There have been some stripers moving shallow that are targeting shad in the creeks. If we get a few days of sunshine be sure to check the pockets and backs of the creeks where the water is stained because it will warm up and attract bait and stripers.

Check in with Hammond’s Fishing Center for up-to-date reports on the best methods for stripers and the best bait available.

Try several different baits until you figure out what will work. I remember years ago, I found a huge school of stripers in the back of a shallow pocket that stayed there for weeks eating tiny shad. It took me a couple of days but I finally ended up catching them with crappie minnows. My hooks were larger than the minnows, but it worked.

I also caught a few on very small buck tail jigs.
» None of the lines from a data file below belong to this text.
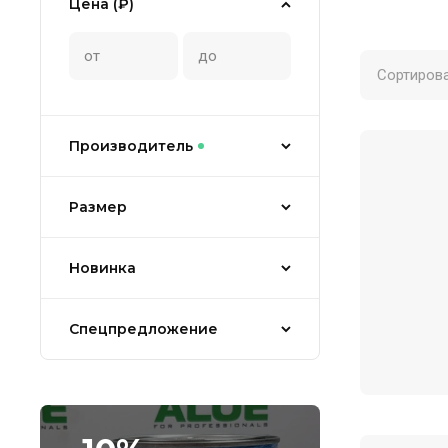
Цена (₽)
Сортирова
Производитель
Размер
Новинка
Спецпредложение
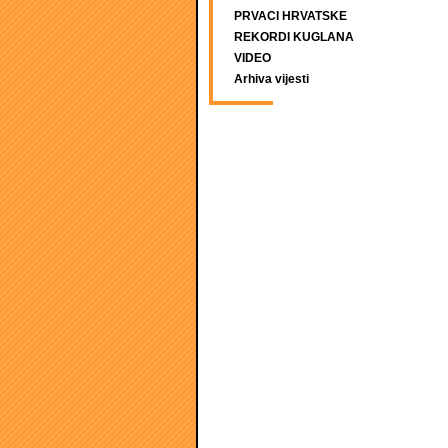
PRVACI HRVATSKE
REKORDI KUGLANA
VIDEO
Arhiva vijesti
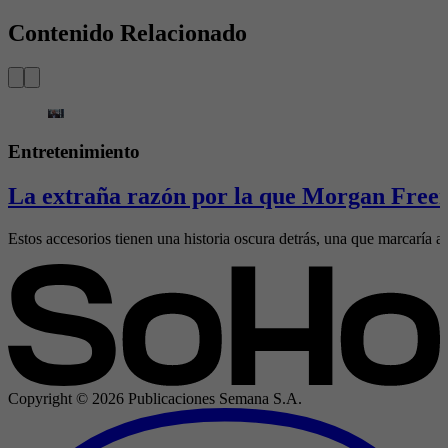
Contenido Relacionado
Entretenimiento
La extraña razón por la que Morgan Freem
Estos accesorios tienen una historia oscura detrás, una que marcaría al
Copyright ©
2026
Publicaciones Semana S.A.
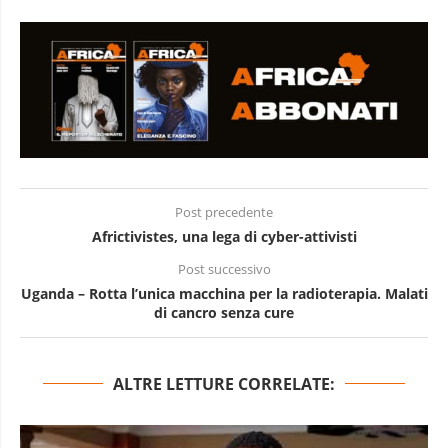
Post precedente
Africtivistes, una lega di cyber-attivisti
Post successivo
Uganda – Rotta l’unica macchina per la radioterapia. Malati
di cancro senza cure
ALTRE LETTURE CORRELATE:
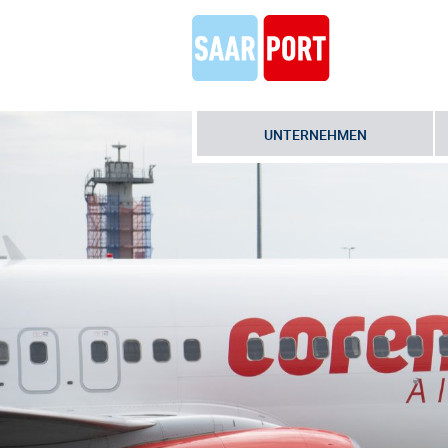
UNTERNEHMEN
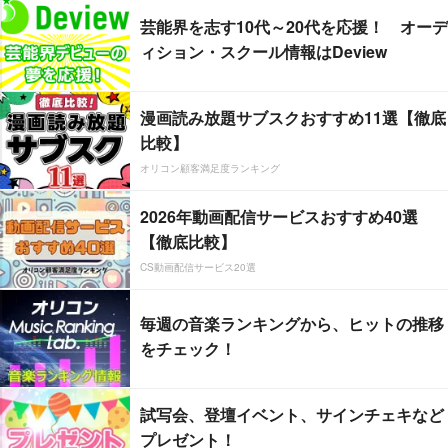
芸能界を志す10代～20代を応援！ オーデ
ィション・スクール情報はDeview
漫画読み放題サブスクおすすめ11選【徹底
比較】
オリコン顧客満足度ランキング
2026年動画配信サービスおすすめ40選
【徹底比較】
CS動画配信サービス20選
毎週の音楽ランキングから、ヒットの推移
をチェック！
試写会、登壇イベント、サインチェキなど
プレゼント！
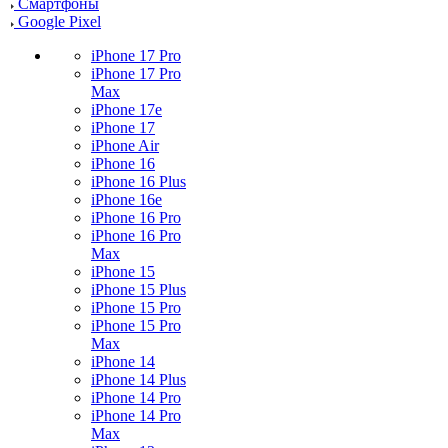
Смартфоны
Google Pixel
iPhone 17 Pro
iPhone 17 Pro
Max
iPhone 17e
iPhone 17
iPhone Air
iPhone 16
iPhone 16 Plus
iPhone 16e
iPhone 16 Pro
iPhone 16 Pro
Max
iPhone 15
iPhone 15 Plus
iPhone 15 Pro
iPhone 15 Pro
Max
iPhone 14
iPhone 14 Plus
iPhone 14 Pro
iPhone 14 Pro
Max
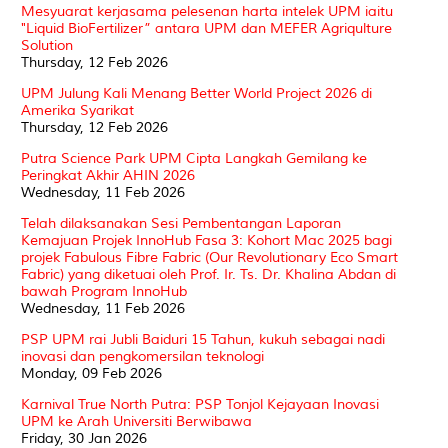
Mesyuarat kerjasama pelesenan harta intelek UPM iaitu
"Liquid BioFertilizer” antara UPM dan MEFER Agriqulture
Solution
Thursday, 12 Feb 2026
UPM Julung Kali Menang Better World Project 2026 di
Amerika Syarikat
Thursday, 12 Feb 2026
Putra Science Park UPM Cipta Langkah Gemilang ke
Peringkat Akhir AHIN 2026
Wednesday, 11 Feb 2026
Telah dilaksanakan Sesi Pembentangan Laporan
Kemajuan Projek InnoHub Fasa 3: Kohort Mac 2025 bagi
projek Fabulous Fibre Fabric (Our Revolutionary Eco Smart
Fabric) yang diketuai oleh Prof. Ir. Ts. Dr. Khalina Abdan di
bawah Program InnoHub
Wednesday, 11 Feb 2026
PSP UPM rai Jubli Baiduri 15 Tahun, kukuh sebagai nadi
inovasi dan pengkomersilan teknologi
Monday, 09 Feb 2026
Karnival True North Putra: PSP Tonjol Kejayaan Inovasi
UPM ke Arah Universiti Berwibawa
Friday, 30 Jan 2026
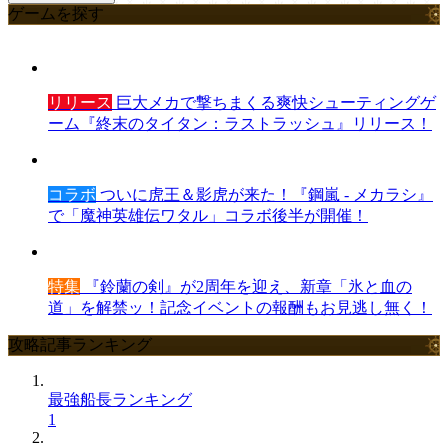
ゲームを探す
リリース
巨大メカで撃ちまくる爽快シューティングゲ
ーム『終末のタイタン：ラストラッシュ』リリース！
コラボ
ついに虎王＆影虎が来た！『鋼嵐 - メカラシ』
で「魔神英雄伝ワタル」コラボ後半が開催！
特集
『鈴蘭の剣』が2周年を迎え、新章「氷と血の
道」を解禁ッ！記念イベントの報酬もお見逃し無く！
攻略記事ランキング
最強船長ランキング
1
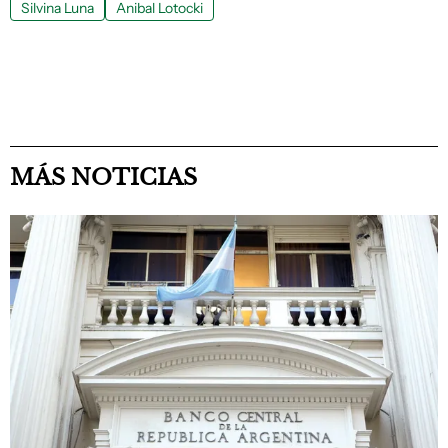
Silvina Luna
Anibal Lotocki
MÁS NOTICIAS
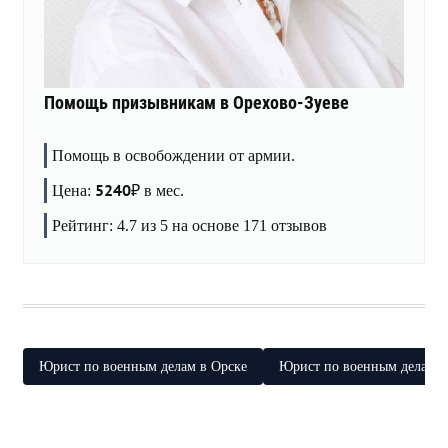
Помощь призывникам в Орехово-Зуеве
Помощь в освобождении от армии.
5240
Цена:
₽
в мес.
Рейтинг:
4.7
из 5 на основе
171
отзывов
Юрист по военным делам в Орске
Юрист по военным делам в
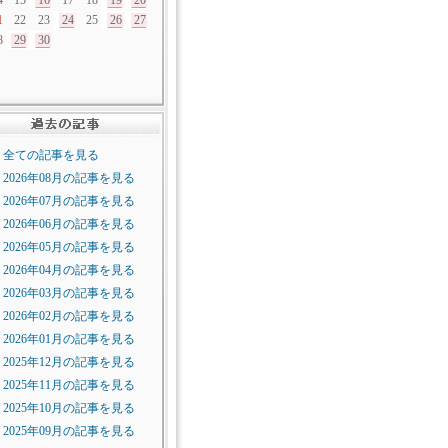
4
15
16
17
18
19
20
1
22
23
24
25
26
27
8
29
30
全ての記事を見る
2026年08月の記事を見る
2026年07月の記事を見る
2026年06月の記事を見る
2026年05月の記事を見る
2026年04月の記事を見る
2026年03月の記事を見る
2026年02月の記事を見る
2026年01月の記事を見る
2025年12月の記事を見る
2025年11月の記事を見る
2025年10月の記事を見る
2025年09月の記事を見る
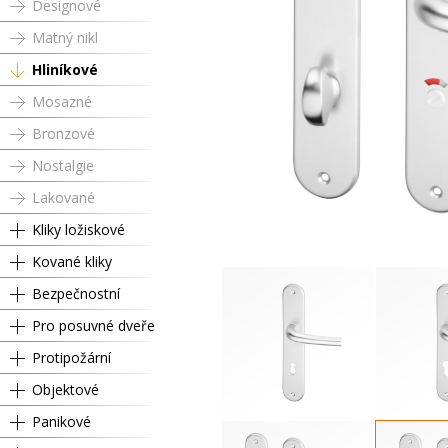
Designové
Matný nikl
Hliníkové
Mosazné
Bronzové
Nostalgie
Lakované
Kliky ložiskové
Kované kliky
Bezpečnostní
Pro posuvné dveře
Protipožární
Objektové
Panikové
Dózický klíč
Cyli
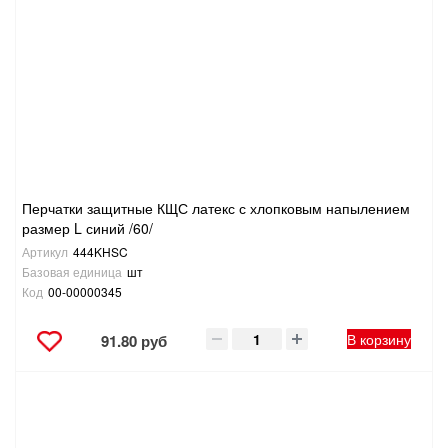
САНТЕХНИКА
СВАРОЧНОЕ ОБОРУДОВАНИЕ И МАТЕРИАЛЫ
СКЛАДСКОЕ ОБОРУДОВАНИЕ
СНЕГОУБОРОЧНЫЙ ИНВЕНТАРЬ
Перчатки защитные КЩС латекс с хлопковым напылением
размер L синий /60/
СТРЕМЯНКИ,ЛЕСТНИЦЫ
Артикул
444KHSC
Базовая единица
шт
СТРОИТЕЛЬНЫЕ И ОТДЕЛОЧНЫЕ МАТЕРИАЛЫ
Код
00-00000345
ТОВАРЫ ДЛЯ АВТО
В корзину
91.80 руб
ТОВАРЫ ДЛЯ ДОМА
ТОВАРЫ ДЛЯ ЖИВОТНЫХ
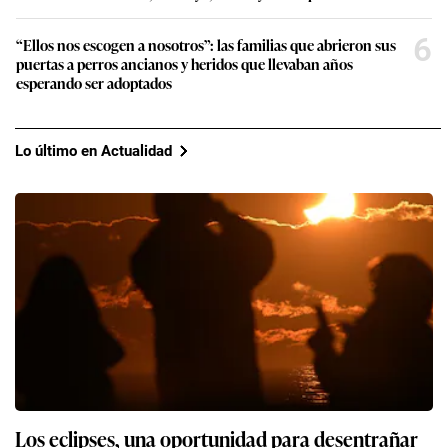
6
“Ellos nos escogen a nosotros”: las familias que abrieron sus
puertas a perros ancianos y heridos que llevaban años
esperando ser adoptados
Lo último en Actualidad
Los eclipses, una oportunidad para desentrañar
Then one day, later that same week a boat came charging in, cast out large Bomber Long A plugs and both anglers hooked up on their very first casts: go figure.

The cold water has kept crappie fishing slow. Use small crappie minnows or crappie jigs tipped with a live minnow below docks in the creeks at 20 feet.

The Department Of Natural Resources needs volunteers for the Delayed Harvest Section stocking the Chattahoochee River at the NPS Whitewater Creek Park. Whitewater Creek Park is located in the Palisades East of the Chattahoochee NRA and can be found in maps at  http://www.nps.gov/chat/planyourvisit/maps.htm

The stocking is scheduled, rain or shine, for Feb. 23.

Volunteers should arrive, park, and be ready to begin stockings at 10:30 a.m. Please leave enough room for the stocking truck to park near the river. Volunteers should have a completed volunteer waiver (attached), wear weather appropriate clothing and bring waders and a five-gallon bucket for hauling trout.

Trout fishing should really get better as spring approaches and the DNR stocks them up.

Striper fishing from the banks is still the most productive method. Use live medium shiners on the sunny banks towards the middle to the back of the creeks. Also try cut bait on the bottom for a trophy striper and an occasional catfish too.